Elena Sobrino: anti-carceral anthropocenics
elenaWhy is the rate of incarceration in Louisiana so high? How do we critique the way prisons are part of infrastructural solutions to anthropocenic instabilities? As Angela Davis writes, “prisons do not disappear social problems, they disappear human beings. Homelessness, unemployment, drug addiction, mental illness, and illiteracy are only a few of the problems that disappear from public view when the human beings contending with them are relegated to cages.” One way of imagining and building a vision of an anti-carceral future is practiced in the Solitary Gardens project here in New Orleans:
The Solitary Gardens are constructed from the byproducts of sugarcane, cotton, tobacco and indigo- the largest chattel slave crops- which we grow on-site, exposing the illusion that slavery was abolished in the United States. The Solitary Gardens utilize the tools of prison abolition, permaculture, contemplative practices, and transformative justice to facilitate exchanges between persons subjected to solitary confinement and volunteer proxies on the “outside.” The beds are “gardened” by prisoners, known as Solitary Gardeners, through written exchanges, growing calendars and design templates. As the garden beds mature, the prison architecture is overpowered by plant life, proving that nature—like hope, love, and imagination—will ultimately triumph over the harm humans impose on ourselves and on the planet.

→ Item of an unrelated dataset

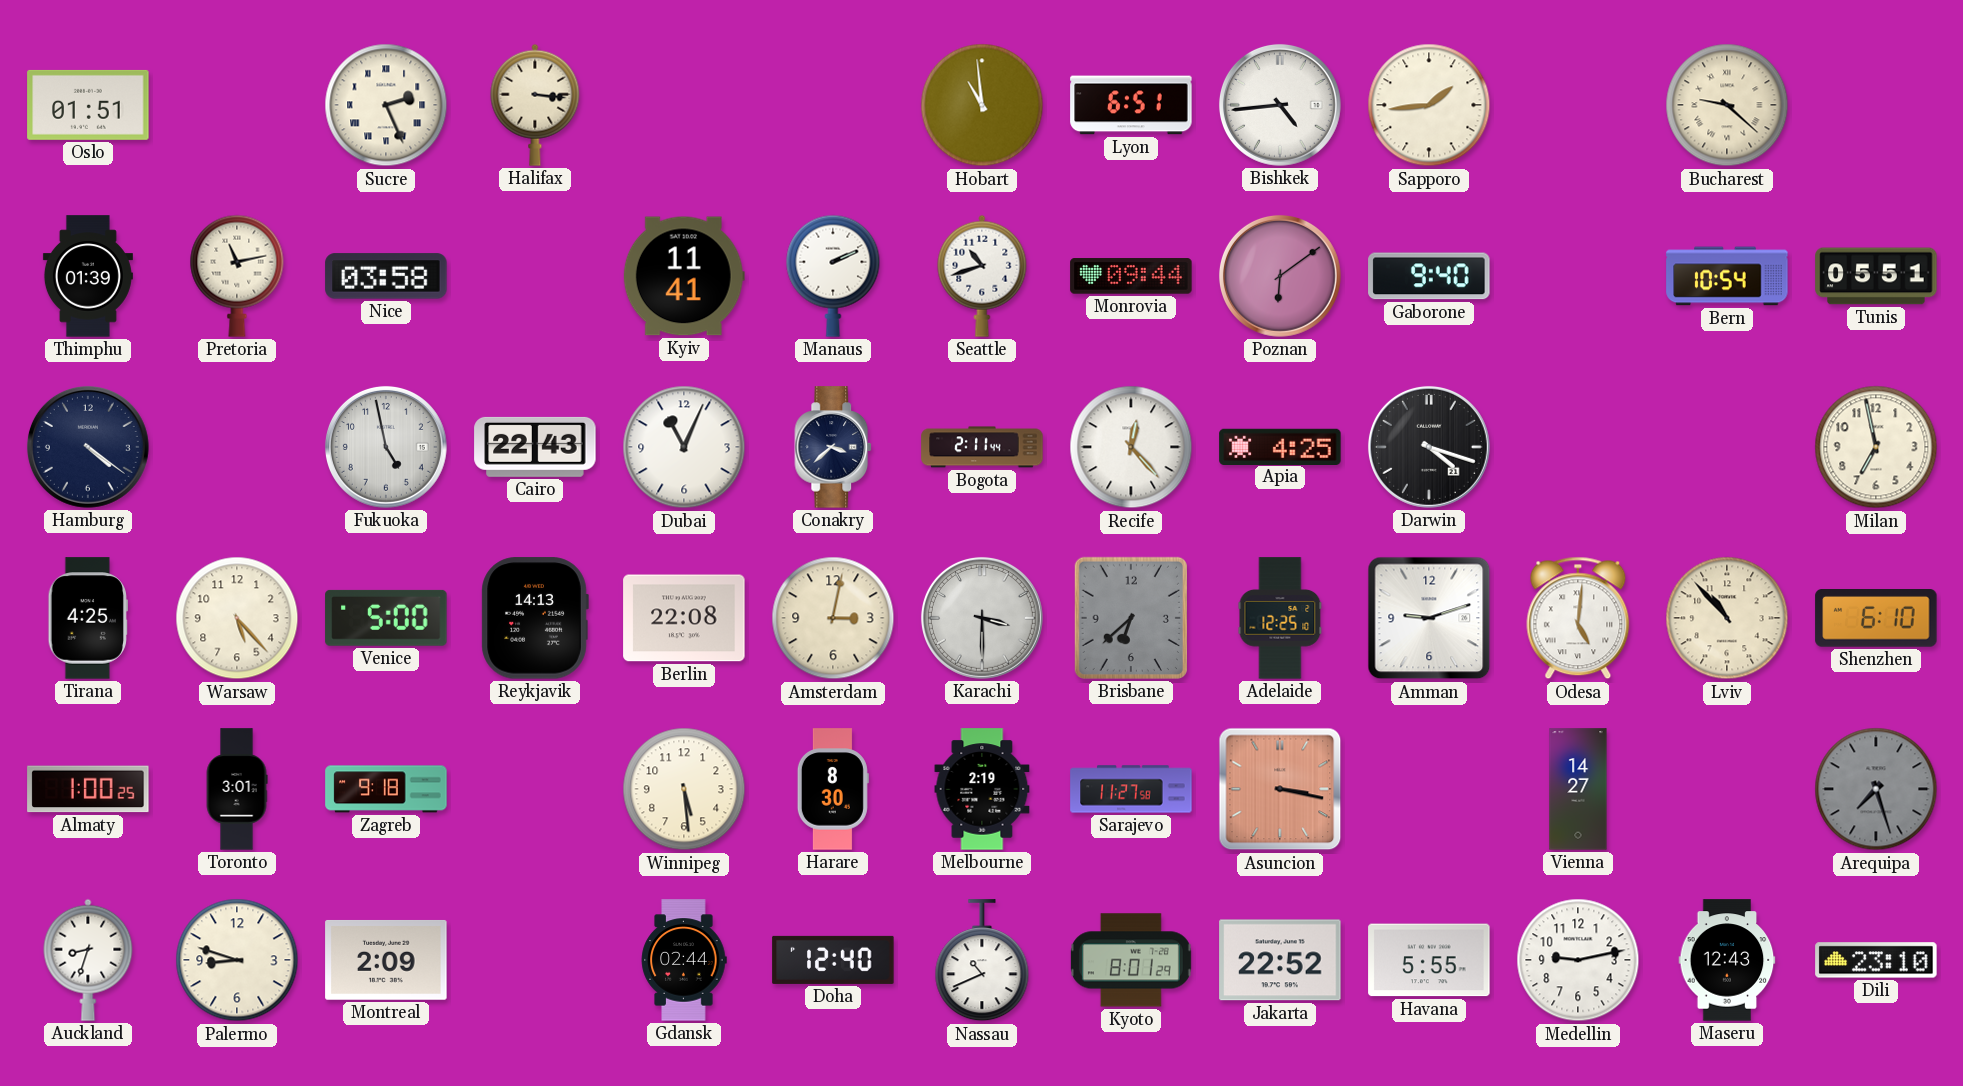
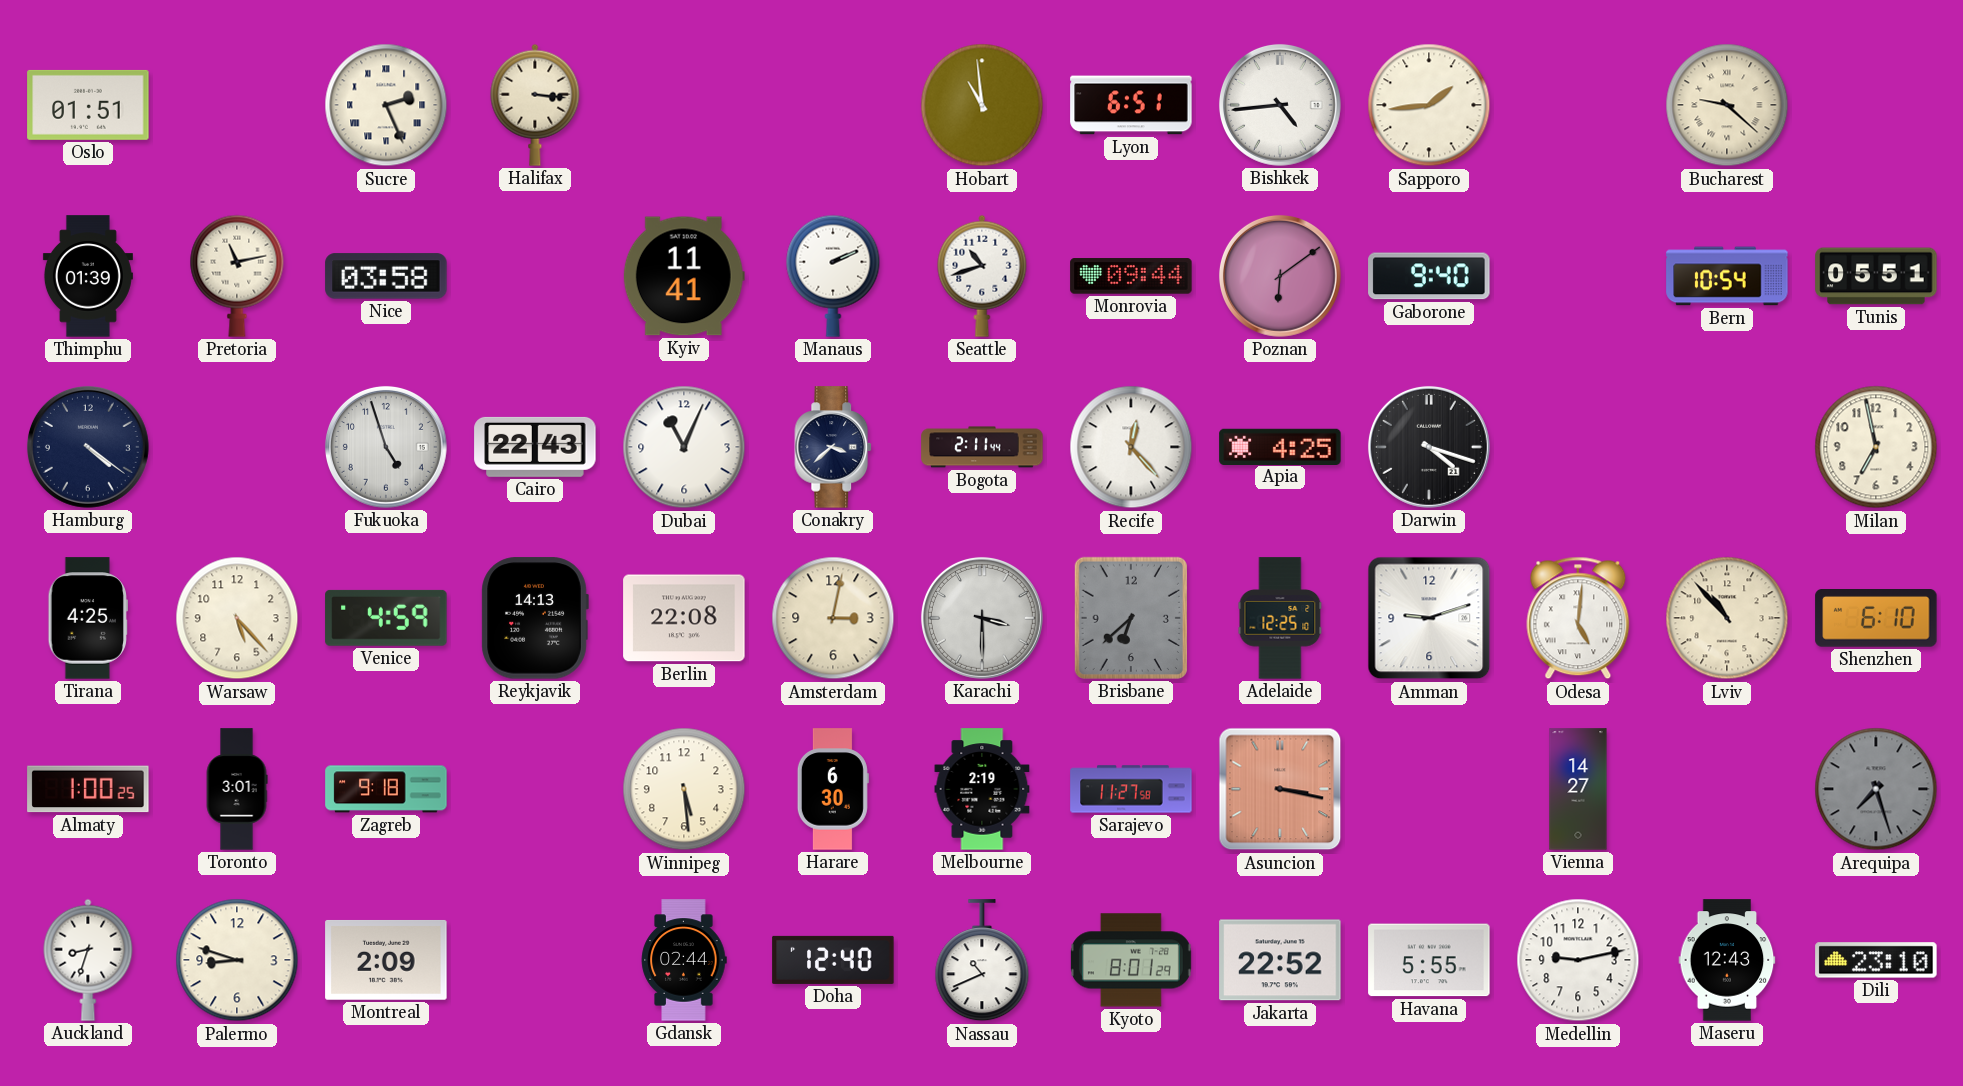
Fukuoka: 4:58 -> 4:57
Venice: 5:00 -> 4:59
Harare: 8:30 -> 6:30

"Nature" here is constructed in a very particularistic way: as a redemptive force to harness in opposition to the wider oppressive system the architecture of a solitary confinement cell is a part of. It takes a lot of intellectual and political work to construct a counter-hegemonic nature, in other words. Gardeners in this setting strive toward a cultivation of relations antithetical to the isolationist, anti-collective sociality prisons (and in general, a society in which prisons are a permanent feature of crisis resolution) foster.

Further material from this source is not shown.